• Exercise aim:
Every record below should be written out exactly; pictures stay out.

START Data under study

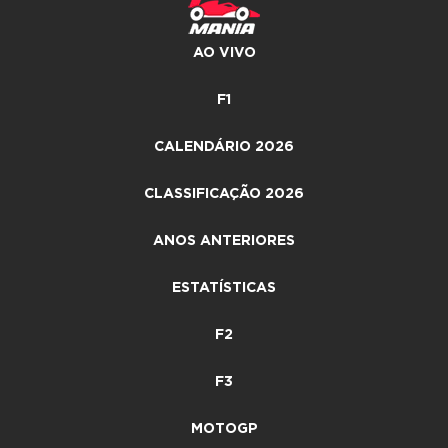
AO VIVO
F1
CALENDÁRIO 2026
CLASSIFICAÇÃO 2026
ANOS ANTERIORES
ESTATÍSTICAS
F2
F3
MOTOGP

END Data under study

• Solution for this exercise:
AO VIVO
F1
CALENDÁRIO 2026
CLASSIFICAÇÃO 2026
ANOS ANTERIORES
ESTATÍSTICAS
F2
F3
MOTOGP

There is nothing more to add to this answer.